MobileNetV3 is selected for transfer learning as it is appropriate for the problem, and is designed to be used in resource limited scenarios. This allows SameSpace to be deployed and run (inference) on a large variety of platforms.
Features and Hyperparameters
SameSpace is trained with the root mean square propagation (RMSProp) optimizer with the following hyperparameters:
- Learning rate
lr - Smoothing constant
alpha
In addition, there are 3 dropout rates dropout1, dropout2 and dropout3 each representing the number of neurons to drop after each linear and ReLU layers in the duplicate image classifier.

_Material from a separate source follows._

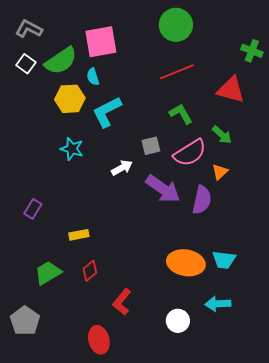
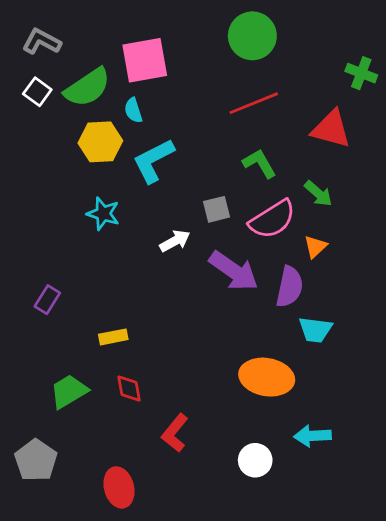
cyan trapezoid: (224, 260) -> (315, 330), moved
red diamond: (90, 271) -> (129, 389), turned -60
red ellipse: (99, 340) -> (119, 487), moved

The global_batch_size is set to 64, epochs set to 30 and max_trials set to 16. The searcher algorithm used is adaptive_asha.
| hparam | min | max |
|---|---|---|
| lr | 0.0001 | 0.01 |
| alpha | 0.6 | 0.99 |
| dropout1 | 0.2 | 0.6 |
| dropout2 | 0.2 | 0.6 |
| dropout3 | 0.2 | 0.6 |
Running the Training Job
Before running training job, a Kaggle API key is required to download the dataset. (Cherian, 2020) This is required as the directory size will be more than 96MB with the dataset. (Determined AI, 2023)
- Login to Kaggle and go to the account tab https://www.kaggle.com/settings/account
- Click "Create New Token"
- Download the
kaggle.jsonfile and move it to the repository's root directory (same folder asdata.pyandmodel_def.py)
The dataset will then be downloaded into the data folder in __init__() in model_def.py. Then, the following commands are run in order to start the training job on Determined Cloud:
export DET_MASTER=<master ip>det auth logindet experiment create adaptive.yaml .
Best Metrics from Determined Web UI
Experiment

Model with Best Metrics


Evaluation Metrics
The metrics used to evaluate the model are binary cross-entropy loss (using binary_cross_entropy_with_logits) and accuracy calculated from the validation dataset.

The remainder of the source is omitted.